Die Stärkung des Kombinierten Verkehrs (KV) ist ein wichtiges Instrument, um den Anteil der Schiene am Modal Split zu erhöhen und so signifikant zu den Klimazielen im Verkehrssektor beizutragen.

Um weitere Potentiale für den KV zu heben, ist das Marktsegment kontinentaler Ladeeinheiten, insbesondere Sattelauflieger, ein zentrales Thema. Die „Studie zur Abschätzung der umwelt- und verkehrspolitischen Folgen einer europaweiten verpflichtenden KV-Fähigkeit von Standard-Sattelaufliegern in Deutschland“, durchgeführt im Auftrag des Bundesministeriums für Digitales und Verkehr von dem Projektkonsortium Studiengesellschaft für den Kombinierten Verkehr e.V. und LKZ Prien GmbH, unter Beteiligung des Fraunhofer-Instituts für Materialfluss und Logistik IML, hat in diesem Rahmen eine umfangreiche Betrachtung der Verknüpfung ordnungspolitischer Fragestellungen zur KV-Fähigkeit von Sattelaufliegern und der grundlegenden technischen und wirtschaftlichen Zusammenhänge durchgeführt.

Maßnahmen bündeln

Die Studie zeigt, dass die Berücksichtigung operativer und kommerzieller Anforderungen der im KV-Markt tätigen Akteure für die reale Umsetzung von klimaschützenden Maßnahmen elementar ist und damit verbunden ein Beitrag zur Einsparung von Emissionen im Verkehrssektor geleistet werden kann. Isolierte Maßnahmen zur Stärkung der KV-Fähigkeit von Sattelaufliegern sind in ihrer Wirkweise begrenzt, Maßnahmenbündel zur Verbesserung der Rahmenbedingungen des Schienengüterverkehrs im Allgemeinen sowie des KV in Hinblick auf die Erweiterung des Angebotspotenzials sind zielgerichteter. Notwendig sind hierfür der Aufbau und die Nutzung datenbasierter Entscheidungsgrundlagen.
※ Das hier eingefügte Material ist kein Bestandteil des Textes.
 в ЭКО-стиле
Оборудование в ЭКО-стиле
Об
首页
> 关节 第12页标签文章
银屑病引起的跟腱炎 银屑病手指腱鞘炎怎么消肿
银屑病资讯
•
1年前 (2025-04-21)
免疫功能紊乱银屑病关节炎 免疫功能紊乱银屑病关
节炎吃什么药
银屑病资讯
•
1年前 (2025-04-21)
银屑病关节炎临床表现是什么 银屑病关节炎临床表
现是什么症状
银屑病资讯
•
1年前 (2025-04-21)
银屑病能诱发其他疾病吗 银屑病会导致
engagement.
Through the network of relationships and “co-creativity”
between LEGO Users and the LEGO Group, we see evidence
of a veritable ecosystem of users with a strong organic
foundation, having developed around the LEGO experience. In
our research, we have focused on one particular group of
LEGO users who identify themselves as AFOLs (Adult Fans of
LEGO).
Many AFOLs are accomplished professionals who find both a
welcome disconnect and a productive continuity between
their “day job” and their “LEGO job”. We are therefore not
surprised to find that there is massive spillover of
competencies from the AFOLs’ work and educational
Mit dieser Studie konnten die Partner einige zuvor geschätzte Zahlen mit plausibilisierten Daten hinterlegen, so dass weitere Diskussionen und Studien auf der Grundlage dieser Daten zielgerichteter weitergeführt werden können.
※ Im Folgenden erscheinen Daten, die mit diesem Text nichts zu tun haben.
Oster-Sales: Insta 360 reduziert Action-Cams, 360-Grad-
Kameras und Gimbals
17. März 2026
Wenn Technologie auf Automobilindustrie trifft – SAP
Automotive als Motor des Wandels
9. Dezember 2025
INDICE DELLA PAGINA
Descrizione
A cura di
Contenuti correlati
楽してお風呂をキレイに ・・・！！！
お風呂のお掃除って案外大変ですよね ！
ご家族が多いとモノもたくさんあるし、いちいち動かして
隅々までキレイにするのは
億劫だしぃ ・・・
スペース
Zentrale Ergebnisse sind die Erarbeitung und Aufbereitung von Grundlagenfakten für zum Teil langjährig geführte Diskussionen, wie beispielsweise

  • Aufarbeitung von Informationen zum Markt kranbarer Sattelauflieger in Deutschland und Europa durch die detaillierte Analyse von Produktionszahlen und Marktanteilen an den transportierten Ladeeinheiten im KV
  • Analyse des Anteils theoretisch KV-fähiger Sattelauflieger (bei der gesamten Produktion von Sattelaufliegern in Europa ist die Teilmenge von 49 Prozent theoretisch KV-fähig, davon sind derzeit bereits 11 Prozent kranbar)
  • Detaillierte Darstellung der notwendigen technischen Modifizierung zur Erfüllung der KV-Fähigkeit und Kranbarkeit und den resultierenden Rahmenbedingungen (Gewicht, Einsatzmöglichkeiten)
  • Berücksichtigung der BVWP-Prognosedaten für 2030 und die Abschätzung einer möglichen Verlagerungswirkung auf die KV-affinen Güteranteile
  • Berechnung der ökologischen Auswirkungen von Gewichtseffekten, der Prognose der Verlagerungswirkung und der Überprüfung von ergänzenden Verlagerungsparametern
  • Überprüfung und Aufbereitung betrieblicher und operativer Hemmnisse, die eine Verlagerung von Sattelaufliegern auf den KV beeinflussen (Wechselkosten und indirekte Hürden zur Nutzung des KV)

Gebündeltes Fachwissen

Das Konsortium zeichnet sich durch jahrzehntelange Erfahrungen im Bereich der Verkehrslogistik-Forschung – insbesondere zum Kombinierten Verkehr – aus und vereint dabei technisches Fachwissen, Zugriff auf diverse Prognosemodelle, Modellierung von Verkehrsmodellen sowie langjährige Erfahrung im Projektmanagement. Ein entscheidender Faktor ist zudem das starke Netzwerk an relevanten Akteuren aus der Logistik, über welches jeder einzelne Partner verfügt.